(Saved entries)

◆ ◆ ◆ ◆ ◆ ◆ ◆

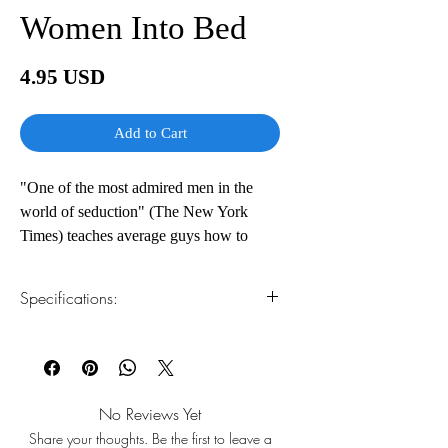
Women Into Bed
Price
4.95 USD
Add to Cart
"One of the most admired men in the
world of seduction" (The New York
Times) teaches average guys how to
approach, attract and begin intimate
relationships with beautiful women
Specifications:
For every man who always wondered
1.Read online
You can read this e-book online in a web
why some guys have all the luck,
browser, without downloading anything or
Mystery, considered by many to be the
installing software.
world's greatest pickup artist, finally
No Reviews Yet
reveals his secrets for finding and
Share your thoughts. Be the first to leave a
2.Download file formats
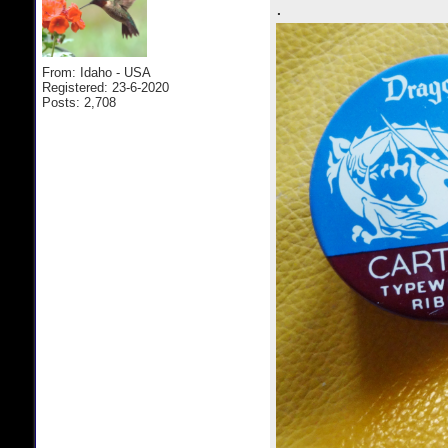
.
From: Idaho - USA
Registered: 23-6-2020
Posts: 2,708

◆ ◆ ◆ ◆ ◆ ◆ ◆

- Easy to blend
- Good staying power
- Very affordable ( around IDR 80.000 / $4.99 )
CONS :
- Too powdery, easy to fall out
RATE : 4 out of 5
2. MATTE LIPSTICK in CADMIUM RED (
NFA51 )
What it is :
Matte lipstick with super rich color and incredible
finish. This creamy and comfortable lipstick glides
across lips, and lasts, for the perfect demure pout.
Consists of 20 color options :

◆ ◆ ◆ ◆ ◆ ◆ ◆

INSTRUCTIONS TO FOLLOW
Print exactly the lines above that run from the one with "Share your thoughts. Be the first to leave a" down to the one with "Posts: 2,708", and omit the pictures.

TASK SOLUTION
Share your thoughts. Be the first to leave a
2.Download file formats
.
From: Idaho - USA
Registered: 23-6-2020
Posts: 2,708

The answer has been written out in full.